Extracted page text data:
◇ ◇ ◇
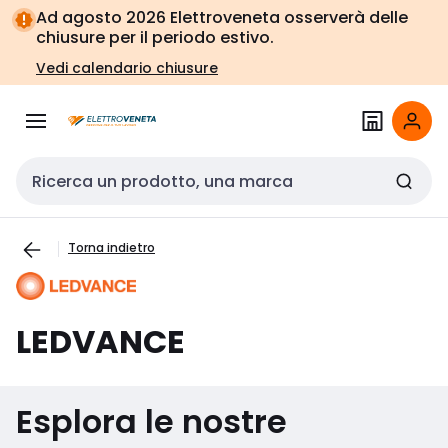
Vai alla
Vai
Ad agosto 2026 Elettroveneta osserverà delle
navigazione
alla
chiusure per il periodo estivo.
pagina
Vedi calendario chiusure
Cerca input
Torna indietro
LEDVANCE
Esplora le nostre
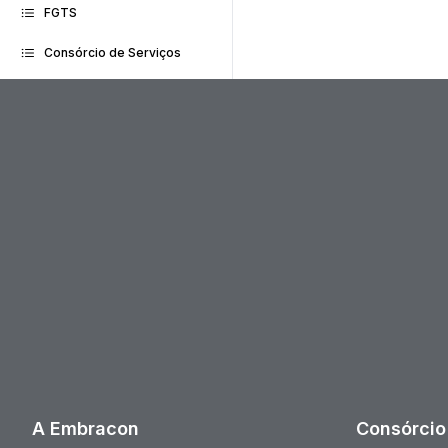
FGTS
Consórcio de Serviços
A Embracon
Consórcio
◇ ◇ ◇
Task item:
Copy out the lines of the records above in which the string "chiusure" appears.

Solution for this task:
chiusure per il periodo estivo.
Vedi calendario chiusure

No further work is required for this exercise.